This decade marks the beginning of climate change taking a permanent place in our headlines — and humanity taking seriously the need to adapt to it. While climate consciousness has risen over the past 20 years and more, concerted diplomatic and industry efforts to reduce greenhouse gas emissions and other damage to our vital ecosystems are phenomena of the past decade only. Climate mitigation now dominates the international agenda. Indeed, an overwhelming 95% of total climate-related spending is focused on reducing the carbon intensity of industry, greening supply chains, and other measures.
The onus to adapt to climate change is on us
Yet the blunt reality is that global warming and sea level rise continue apace, and even the most ambitious geo-engineering schemes will not return our climate to the familiar conditions of 1990, 1900, or 1800. Our environment is a complex system undergoing modification and lurching in new directions. It will not adapt to us — we must adapt to it.
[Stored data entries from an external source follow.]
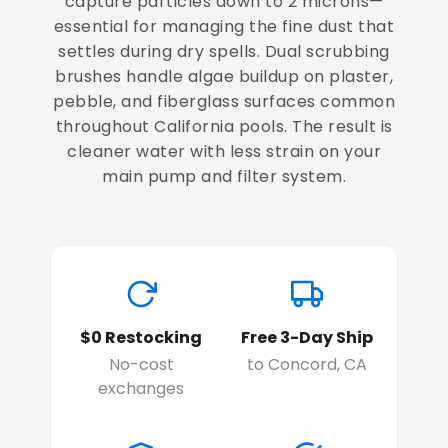
capture particles down to 2 microns—
essential for managing the fine dust that
settles during dry spells. Dual scrubbing
brushes handle algae buildup on plaster,
pebble, and fiberglass surfaces common
throughout California pools. The result is
cleaner water with less strain on your
main pump and filter system.
$0 Restocking
Free 3-Day Ship
No-cost
to Concord, CA
exchanges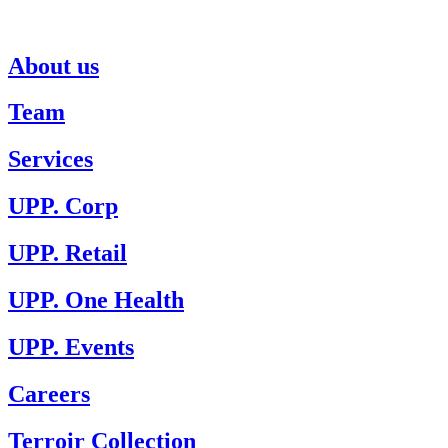
About us
Team
Services
UPP. Corp
UPP. Retail
UPP. One Health
UPP. Events
Careers
Terroir Collection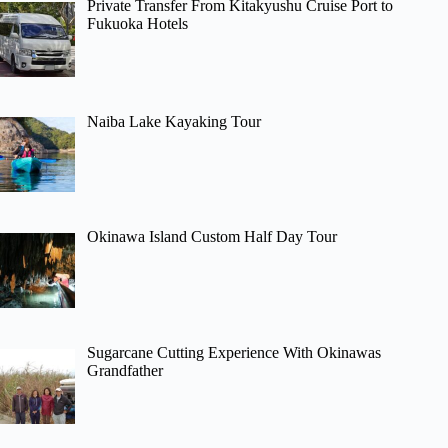
Private Transfer From Kitakyushu Cruise Port to
Fukuoka Hotels
Naiba Lake Kayaking Tour
Okinawa Island Custom Half Day Tour
Sugarcane Cutting Experience With Okinawas
Grandfather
That is why, as existentially vital as mitigation investments are, an equivalent emphasis is needed on climate adaptation. Adaptation measures include building coastal defenses and flood control measures, retrofitting buildings with more passive heating and cooling technologies, relocating critical infrastructure to less volatile geographies, and large-scale population resettlement. As I explain in my new book MOVE, the number of climate migrants may exceed one billion in the coming decades as the ‘climate niche’ of locations for optimal human habitation shifts.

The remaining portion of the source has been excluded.